YOUR GOAL - Check the listing below line by line and report how many lines hold "было", with no other words.
_ _ _ _
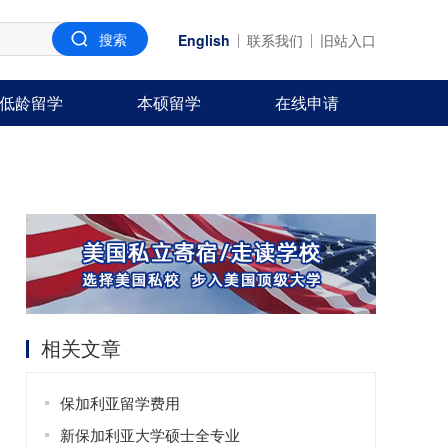
English
联系我们
旧站入口
低龄留学
本硕留学
在线申请
相关文章
保加利亚留学费用
新保加利亚大学硕士全专业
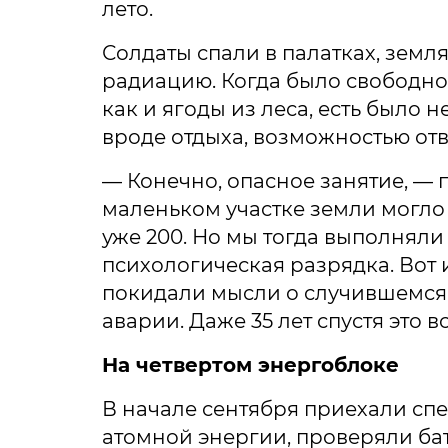
лето.
Солдаты спали в палатках, земл
радиацию. Когда было свободное
как и ягоды из леса, есть было н
вроде отдыха, возможностью отв
— Конечно, опасное занятие, —
маленьком участке земли могло 
уже 200. Но мы тогда выполняли
психологическая разрядка. Вот 
покидали мысли о случившемся, 
аварии. Даже 35 лет спустя это в
На четвертом энергоблоке
В начале сентября приехали сп
атомной энергии, проверяли ба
_ _ _ _
EXERCISE ANSWER - 2